What the exercise asks |
With pictures excluded, copy word for word the lines in the data below from the line containing "Seasonal Maintenance" through the line containing "Made and quality tested in the USA with globa".

Extracted page text data
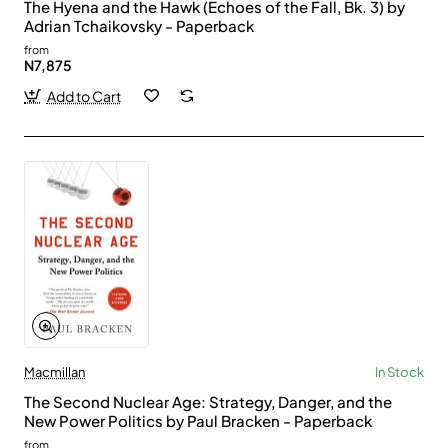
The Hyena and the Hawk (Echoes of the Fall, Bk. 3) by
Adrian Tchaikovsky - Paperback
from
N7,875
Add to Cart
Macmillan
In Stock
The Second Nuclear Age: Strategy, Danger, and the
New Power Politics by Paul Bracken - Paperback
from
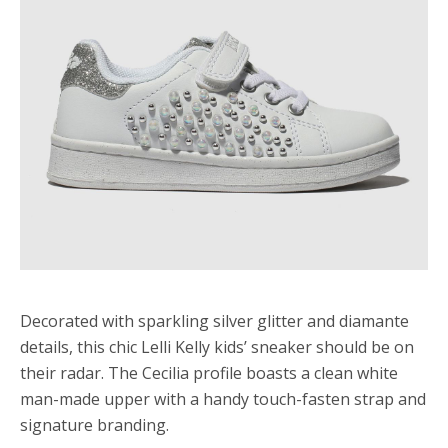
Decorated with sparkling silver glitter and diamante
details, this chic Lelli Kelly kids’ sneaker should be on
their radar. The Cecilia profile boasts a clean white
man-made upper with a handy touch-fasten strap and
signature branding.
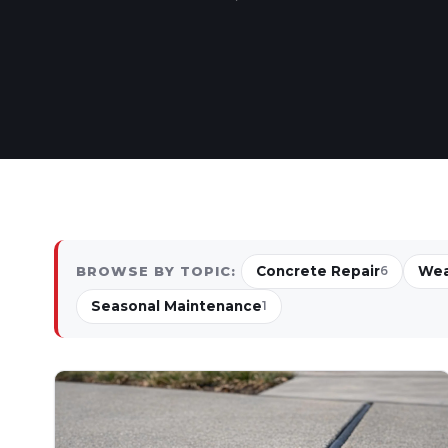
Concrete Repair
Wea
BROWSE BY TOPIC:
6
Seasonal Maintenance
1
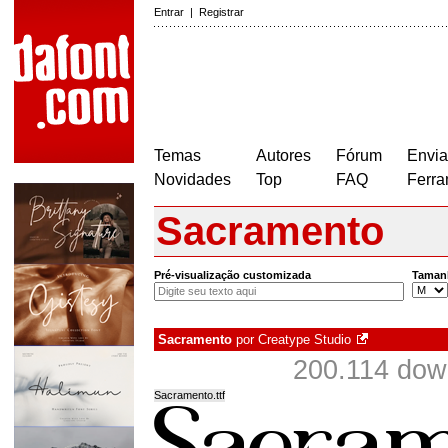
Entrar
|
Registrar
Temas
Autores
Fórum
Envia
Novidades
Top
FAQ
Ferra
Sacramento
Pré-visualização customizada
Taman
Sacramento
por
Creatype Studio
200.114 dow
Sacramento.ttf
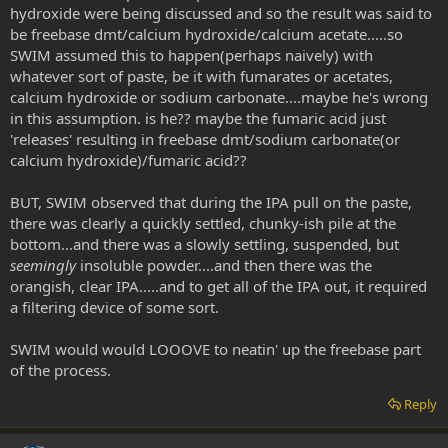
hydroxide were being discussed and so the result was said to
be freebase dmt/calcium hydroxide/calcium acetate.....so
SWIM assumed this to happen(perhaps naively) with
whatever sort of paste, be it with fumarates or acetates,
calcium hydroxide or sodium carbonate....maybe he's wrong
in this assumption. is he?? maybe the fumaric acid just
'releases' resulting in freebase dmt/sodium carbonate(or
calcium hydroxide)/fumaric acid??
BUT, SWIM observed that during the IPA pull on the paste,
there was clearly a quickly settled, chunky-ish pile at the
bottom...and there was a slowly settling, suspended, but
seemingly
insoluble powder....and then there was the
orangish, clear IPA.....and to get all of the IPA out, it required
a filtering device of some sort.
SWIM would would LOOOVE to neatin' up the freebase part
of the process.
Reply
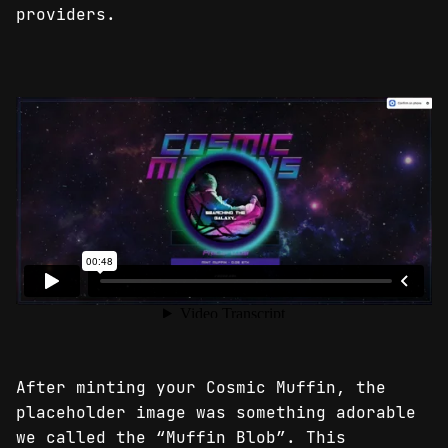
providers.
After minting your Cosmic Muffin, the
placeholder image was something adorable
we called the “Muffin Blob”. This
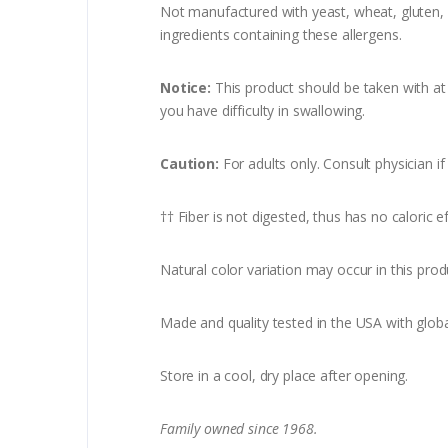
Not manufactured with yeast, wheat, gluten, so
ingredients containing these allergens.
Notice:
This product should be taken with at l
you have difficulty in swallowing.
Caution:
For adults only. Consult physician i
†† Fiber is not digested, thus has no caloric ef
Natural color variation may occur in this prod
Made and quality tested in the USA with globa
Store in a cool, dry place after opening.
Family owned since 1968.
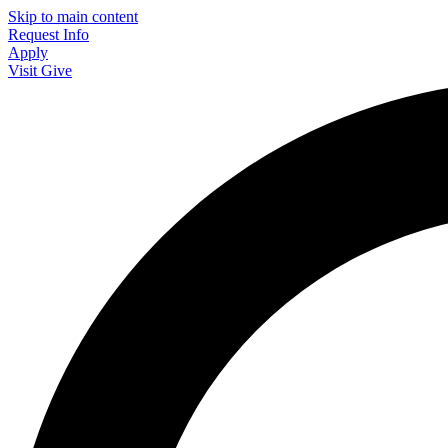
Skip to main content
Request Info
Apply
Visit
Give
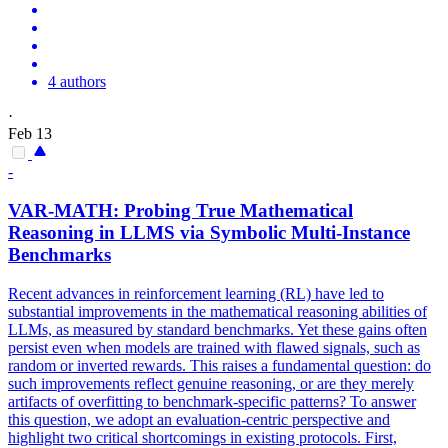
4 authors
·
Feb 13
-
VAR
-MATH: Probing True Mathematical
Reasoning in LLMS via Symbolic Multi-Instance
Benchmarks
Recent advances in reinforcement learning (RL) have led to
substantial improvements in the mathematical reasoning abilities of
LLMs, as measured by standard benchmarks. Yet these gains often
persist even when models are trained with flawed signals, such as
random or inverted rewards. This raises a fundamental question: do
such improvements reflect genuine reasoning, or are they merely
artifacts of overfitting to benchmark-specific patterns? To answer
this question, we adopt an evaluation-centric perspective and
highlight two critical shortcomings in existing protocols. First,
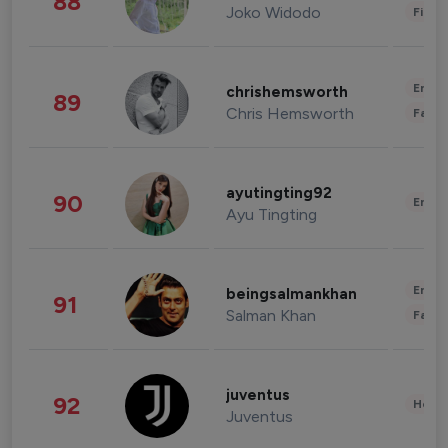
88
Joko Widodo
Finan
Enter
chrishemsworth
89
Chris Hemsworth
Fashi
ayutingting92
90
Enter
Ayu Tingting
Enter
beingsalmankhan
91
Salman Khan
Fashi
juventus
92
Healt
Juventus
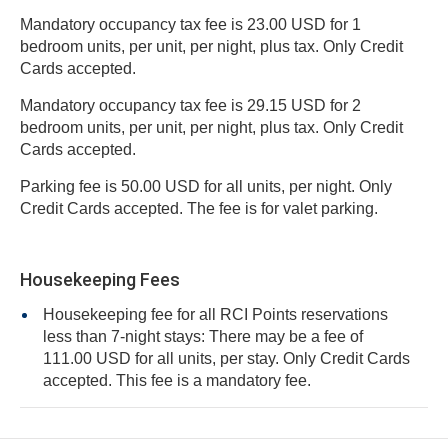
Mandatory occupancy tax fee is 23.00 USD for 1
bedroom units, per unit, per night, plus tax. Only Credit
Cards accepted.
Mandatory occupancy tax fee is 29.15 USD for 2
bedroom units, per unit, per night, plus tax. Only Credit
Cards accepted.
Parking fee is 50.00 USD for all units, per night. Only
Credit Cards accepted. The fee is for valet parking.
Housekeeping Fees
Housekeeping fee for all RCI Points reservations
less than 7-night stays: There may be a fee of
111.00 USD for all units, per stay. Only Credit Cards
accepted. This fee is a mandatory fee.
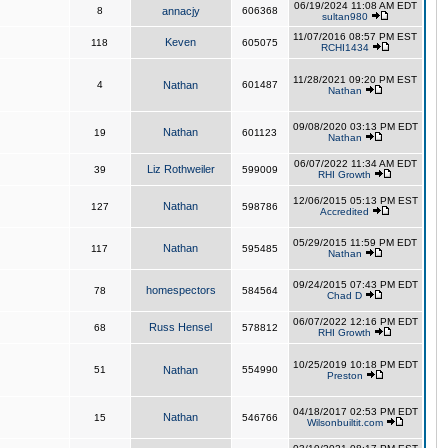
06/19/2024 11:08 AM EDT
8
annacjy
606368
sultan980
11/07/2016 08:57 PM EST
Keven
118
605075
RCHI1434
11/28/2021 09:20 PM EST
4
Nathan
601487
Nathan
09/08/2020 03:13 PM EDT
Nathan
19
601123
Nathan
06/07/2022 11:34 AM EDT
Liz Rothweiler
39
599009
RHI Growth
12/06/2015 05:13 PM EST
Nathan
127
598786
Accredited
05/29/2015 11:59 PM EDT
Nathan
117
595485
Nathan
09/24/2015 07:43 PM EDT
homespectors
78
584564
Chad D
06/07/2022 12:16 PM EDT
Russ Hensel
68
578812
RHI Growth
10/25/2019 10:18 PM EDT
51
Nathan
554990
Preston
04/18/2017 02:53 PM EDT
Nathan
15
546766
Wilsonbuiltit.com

Solution to the exercise |
Seasonal Maintenance
1
Entrar
|
Registrar
Temas
Autores
Fórum
Envia
Novidades
Top
FAQ
Ferra
Sacramento
Pré-visualização customizada
Taman
Sacramento
por
Creatype Studio
200.114 dow
Sacramento.ttf
hydroxide were being discussed and so the result was said to
be freebase dmt/calcium hydroxide/calcium acetate.....so
SWIM assumed this to happen(perhaps naively) with
whatever sort of paste, be it with fumarates or acetates,
calcium hydroxide or sodium carbonate....maybe he's wrong
in this assumption. is he?? maybe the fumaric acid just
'releases' resulting in freebase dmt/sodium carbonate(or
calcium hydroxide)/fumaric acid??
BUT, SWIM observed that during the IPA pull on the paste,
there was clearly a quickly settled, chunky-ish pile at the
bottom...and there was a slowly settling, suspended, but
seemingly
insoluble powder....and then there was the
orangish, clear IPA.....and to get all of the IPA out, it required
a filtering device of some sort.
SWIM would would LOOOVE to neatin' up the freebase part
of the process.
Reply
providers.
After minting your Cosmic Muffin, the
placeholder image was something adorable
we called the “Muffin Blob”. This
Not manufactured with yeast, wheat, gluten, so
ingredients containing these allergens.
Notice:
This product should be taken with at l
you have difficulty in swallowing.
Caution:
For adults only. Consult physician i
†† Fiber is not digested, thus has no caloric ef
Natural color variation may occur in this prod
Made and quality tested in the USA with globa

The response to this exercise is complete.